Abstract
The composition of the vaginal microbiota is an important health determinant. Several members of the phylum Actinobacteria have been implicated in bacterial vaginosis, a condition associated with many negative health outcomes. Here, we present 11 strains of vaginal Actinobacteria (now available through BEI Resources) along with draft genome sequences.
GENOME ANNOUNCEMENT
Bacterial vaginosis (BV) is a vaginal dysbiosis associated with serious health complications (1–6). It is characterized by the absence of Lactobacillus species in the vagina and overgrowth of a polymicrobial community often containing members of the phylum Actinobacteria, including Gardnerella vaginalis, Atopobium spp., and others. In fact, G. vaginalis was recently shown to elicit several features of BV in a mouse vaginal infection model (7, 8). Bifidobacteria are also commonly isolated from the vagina, although members of this genus are rarely found in pathological contexts. Here, we isolated 11 vaginal bacteria from the phylum Actinobacteria. Vaginal swabs were collected from nonpregnant and pregnant women according to Washington University institutional review board (IRB)-approved protocols (201108155 and 20110382). Organisms isolated from vaginal swabs were cultured anaerobically, and identification was performed by 16S rRNA gene sequencing. Genomic DNA was obtained using the Wizard genomic DNA purification kit (Promega). Methodological details on isolation and clinical information will be described elsewhere.

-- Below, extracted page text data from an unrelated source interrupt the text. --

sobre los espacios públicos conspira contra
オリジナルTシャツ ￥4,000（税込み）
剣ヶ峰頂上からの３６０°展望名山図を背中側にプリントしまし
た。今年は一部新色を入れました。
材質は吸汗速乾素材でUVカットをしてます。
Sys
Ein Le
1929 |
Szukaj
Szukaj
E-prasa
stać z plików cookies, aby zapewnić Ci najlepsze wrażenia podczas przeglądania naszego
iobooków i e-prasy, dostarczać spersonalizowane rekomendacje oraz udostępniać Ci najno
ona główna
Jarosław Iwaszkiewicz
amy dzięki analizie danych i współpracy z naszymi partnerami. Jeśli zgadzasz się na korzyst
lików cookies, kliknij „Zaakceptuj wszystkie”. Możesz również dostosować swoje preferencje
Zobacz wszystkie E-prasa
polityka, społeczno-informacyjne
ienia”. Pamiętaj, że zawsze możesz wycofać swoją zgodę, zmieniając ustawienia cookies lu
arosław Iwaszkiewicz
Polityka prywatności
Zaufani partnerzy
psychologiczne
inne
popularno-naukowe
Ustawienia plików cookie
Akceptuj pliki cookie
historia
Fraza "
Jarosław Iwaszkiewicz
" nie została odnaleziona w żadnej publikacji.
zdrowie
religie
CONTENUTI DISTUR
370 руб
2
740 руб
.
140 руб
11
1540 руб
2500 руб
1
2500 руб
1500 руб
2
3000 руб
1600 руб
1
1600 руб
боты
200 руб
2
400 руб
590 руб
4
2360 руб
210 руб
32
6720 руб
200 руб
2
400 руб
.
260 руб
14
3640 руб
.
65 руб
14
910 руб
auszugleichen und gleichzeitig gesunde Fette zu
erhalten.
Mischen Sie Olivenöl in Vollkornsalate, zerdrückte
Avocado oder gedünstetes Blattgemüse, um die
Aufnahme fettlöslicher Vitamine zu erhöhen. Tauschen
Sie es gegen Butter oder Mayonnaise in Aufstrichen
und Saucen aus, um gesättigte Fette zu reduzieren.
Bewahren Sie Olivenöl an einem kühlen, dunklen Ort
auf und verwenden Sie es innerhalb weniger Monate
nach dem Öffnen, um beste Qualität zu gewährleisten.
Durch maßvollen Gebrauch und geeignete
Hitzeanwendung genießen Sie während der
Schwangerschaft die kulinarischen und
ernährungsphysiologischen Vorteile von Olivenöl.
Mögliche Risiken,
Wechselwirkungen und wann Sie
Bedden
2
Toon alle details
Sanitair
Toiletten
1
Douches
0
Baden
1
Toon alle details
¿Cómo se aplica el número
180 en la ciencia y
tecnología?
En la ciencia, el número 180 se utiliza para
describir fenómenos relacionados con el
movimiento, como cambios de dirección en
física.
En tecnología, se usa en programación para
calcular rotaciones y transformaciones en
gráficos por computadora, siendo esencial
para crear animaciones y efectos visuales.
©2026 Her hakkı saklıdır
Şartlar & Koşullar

Genomes were assembled de novo using the One Button Velvet assembly pipeline (version 1.1.06) (9) with hash sizes of 31, 33, and 35 after downsizing the sample input data to 100× coverage. An internal core gene screen on the assembly tested for completeness of the genome. After assembly, the minimum length for contigs was set to 200 bp, and an internal core gene screen was performed as defined by the Human Microbiome Project (HMP) (10). Then, adapters were removed, and low-quality regions were trimmed. Finally, a screen for contamination was performed. The process of gene annotation included generating both ab initio and evidence-based (BLAST) predictions. Functional predictions of coding sequences were made using GeneMark and Glimmer3 (11, 12). Loci were then defined by clustering predictions with the same reading frame. We evaluated predictions using the nonredundant (NR) and Pfam databases and resolved overlaps between adjacent coding genes. Intergenic regions not spanned by GeneMark and Glimmer3 were subject to a BLAST search against NCBI’s NR database and predictions generated based on protein alignments. tRNA genes were determined using tRNAscan-SE (13) and noncoding RNA genes by RNAmmer (14) and Rfam (15). Metabolic pathways and subcellular localization were predicted using KEGG and PSORTb, respectively (16, 17), and functional domains were evaluated using InterProScan (18).
Accession number(s).
These whole-genome shotgun projects have been deposited in GenBank under the accession numbers listed in Table 1. We have also made the strains available to the research community by depositing them with the Biodefense and Emerging Infections (BEI) Research Resource Repository (see BEI numbers in Table 1).
TABLE 1 .
Identifiers and nucleotide sequences for sequenced strains of vaginal Actinobacteria
| Genus/species | Strain | BEI catalog no. | Nucleotide accession no. |
|---|---|---|---|
| Actinomyces neuii | MJR8396A | HMS-1266 | LRPJ00000000 |
| Alloscardovia omnicolens | CMW7705A | HMS-1282 | LRPK00000000 |
| Atopobium vaginae | CMW7778A | HMS-1300 | LSOA00000000 |
| Bifidobacterium bifidum | MJR8628B | HMS-1264 | LRPO00000000 |
| Bifidobacterium breve | GED8481 | HMS-1261 | LRPP00000000 |
| Bifidobacterium longum | CMW7750 | HMS-1299 | LRPQ00000000 |
| Corynebacterium sp. | CMW7794 | HMS-1295 | LSRB00000000 |
| Gardnerella vaginalis | GED7275B | HMS-1272 | LRPZ00000000 |
| Gardnerella vaginalis | GED7760B | HMS-1284 | LRQA00000000 |
| Gardnerella vaginalis | CMW7778B | HMS-1298 | LSRC00000000 |
| Propionibacterium avidum | MJR7694 | HMS-1291 | LRVD00000000 |
ACKNOWLEDGMENTS
We acknowledge Justin Perry, Deborah Frank, and the Women’s and Infant’s Health Specimen Consortium (especially Michele Landeau). We also thank Jeff Peipert, Jenifer Allsworth, and Jennifer Bick of the Contraceptive CHOICE project for providing specimens from nonpregnant women.
Funding Statement
This work was funded by the Burroughs-Wellcome Fund Preterm Birth Initiative (A.L.L.). Summer stipends were provided by the Planning Center for Research in Benign Urology Summer Research Program (P20DK097798 to G.E.D.) and the Washington University in St. Louis Summer Research Program in Global Health with the Center for Global Health & Infectious Disease (CGHID)/Institute for Public Health (3054-93396B to M.J.R.).
Footnotes
For a commentary on this article, see doi:10.1128/genomeA.00890-16.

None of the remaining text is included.